Stiglitz then outlines a measure that he argues could transform the world, and events following the September, 2001 attacks in the United States showed that in broad terms it would be relatively simple to do.
There was an initiative of the OECD to do something about bank secrecy, and that led to drawing up a convention to reduce bank secrecy, which the bush administration vetoed in August 2001. The timing could not have been worse. We all know what happened in September 2001. We discovered that secret bank accounts are not only used for drugs, money laundering, but also for terrorism. Since then, the Bush administration has shown fairly convincingly that we can stop bank secrecy. But we have chosen only to do it for terrorism and North Korea. Bank secrecy has continued. We now know – it’s not difficult to stop bank secrecy, secret bank accounts. All the United States would have to say is that no American bank can do business with any bank that operates in a jurisdiction that does not subscribe to these basic transparency codes, these basic codes of conduct . . . for appropriate bank behaviour.
We would make a few comments on this. First, it is not just bank secrecy that we should worry about. We need to tackle secrecy of company ownership; the secrecy of offshore trusts and foundations, and other issues -- these are mechanisms which are used in jurisdictions such as Jersey where it is not bank secrecy per se that is the big problem. Nevertheless, Stiglitz is right. As Richard Murphy has pointed out, "just passing the law would be enough to end banking secrecy for good. It would never need to be used. All that’s lacking is the political will to tackle this crime."
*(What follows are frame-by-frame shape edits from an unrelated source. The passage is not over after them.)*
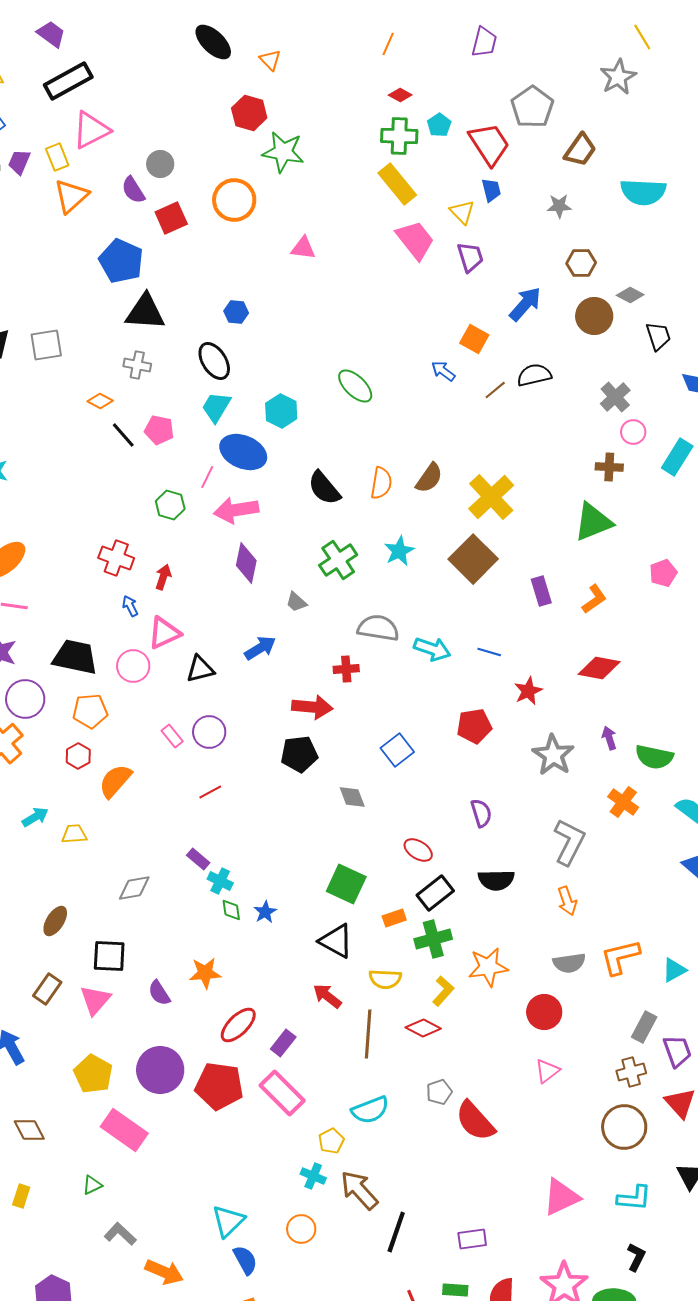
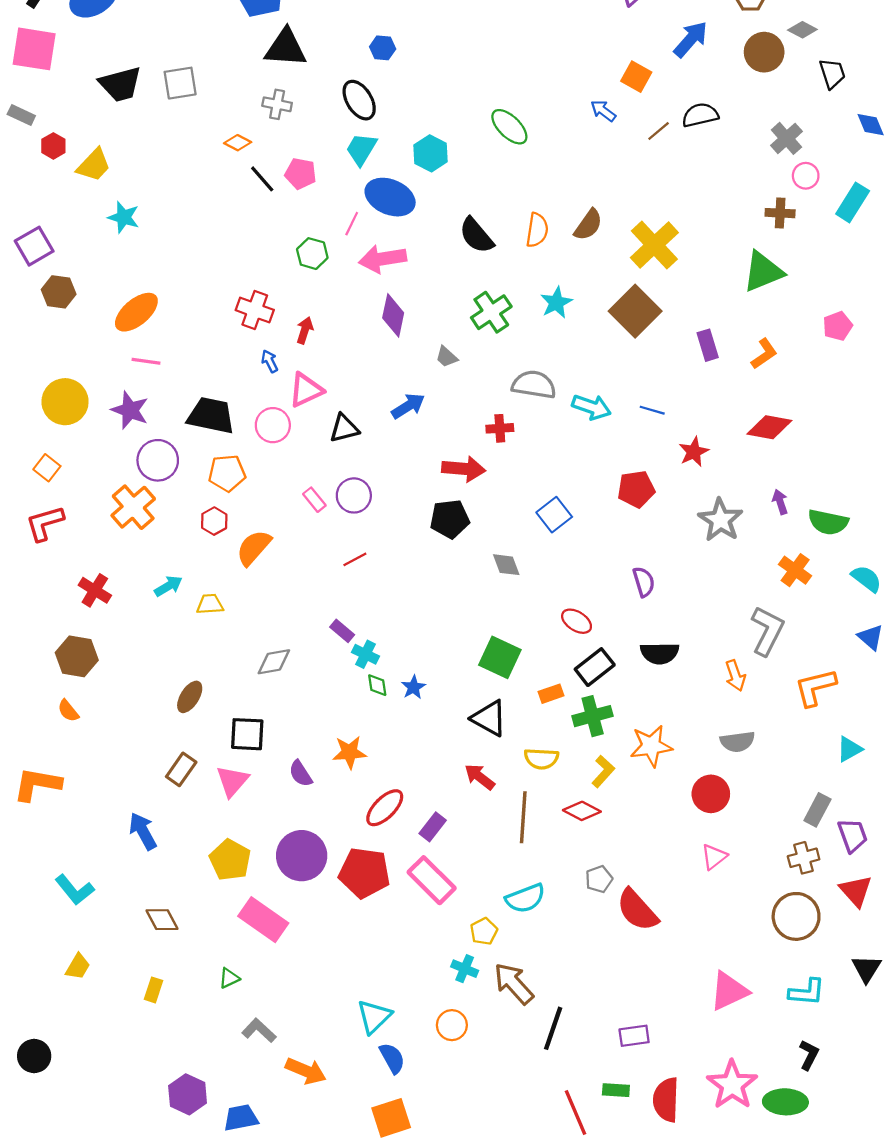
gray L-shape: (569, 842) -> (767, 631), moved
orange L-shape: (620, 957) -> (815, 687), moved

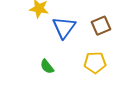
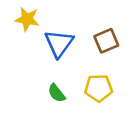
green semicircle: (47, 67) -> (56, 93), moved

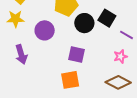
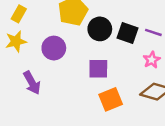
black square: (107, 18) -> (127, 33), moved
orange square: (70, 80) -> (111, 99), moved

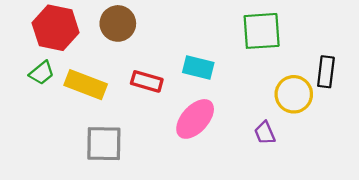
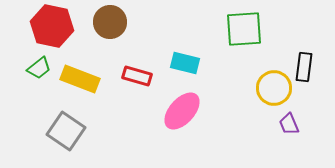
purple trapezoid: (265, 133) -> (289, 124), moved
gray square: (104, 144) -> (66, 131), moved, turned 33

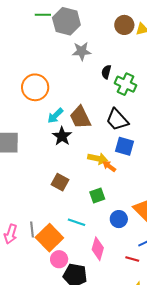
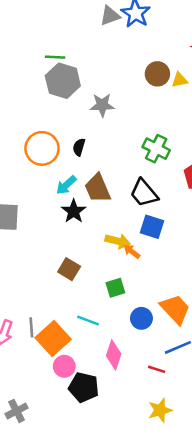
gray hexagon: (66, 21) -> (63, 81), moved
black semicircle: (106, 72) -> (79, 147), moved

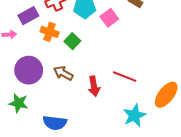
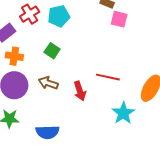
pink square: (109, 18) -> (119, 19), moved, turned -30
orange cross: (50, 32) -> (14, 56), moved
Second, Stiglitz is perhaps too kind to the U.S. administration and banks. In his classic book Capitalism's Achilles Heel, the money-laundering expert Raymond Baker, a guest scholar at the Brookings Institution and director of the Global Financial Integrity program in Washington spoke of the wake of the September 2001 attacks: "October 2001, the U.S.A Patriot Act, and the ugliest period ever in the history of anti-money laundering legislative efforts." He described a major lobbying effort by big U.S. banks to dilute or abort proposed legislation to strengthen money-laundering efforts. They sought, among other things, to reduce the strength of "due diligence" requirements, and to decouple anti-money laundering proposals from the Patriot Act, so that anti-money laundering could be fought separately and hopefully killed. Luckily, the mood in America this time was such that they failed. As Baker continued:
In the minds of some people this caps three decades, since the Bank Secrecy Act was passed in 1970, of great progress on the anti-money laundering front. I do not agree that great progress is anywhere evident. The distinction that has to be made is between efforts and results. How can a trillion dollars a year - or more of illicit funds, despite all the laws we have passed and programs we have set up, still move with ease and abandon around the globe?
Who is going to do something about this? Well, Stiglitz has an idea.
It’s clear to me that we could shut down this bank secrecy if we wanted to. Why don’t we want to? You probably know why we don’t. The real question is how do we do something about this problem that costs all of our societies so much, in so many ways, and benefits so few. This is one of the areas where civil society – some kind of activism – will be necessary.
And that is where we are only too happy to help. Who will join us?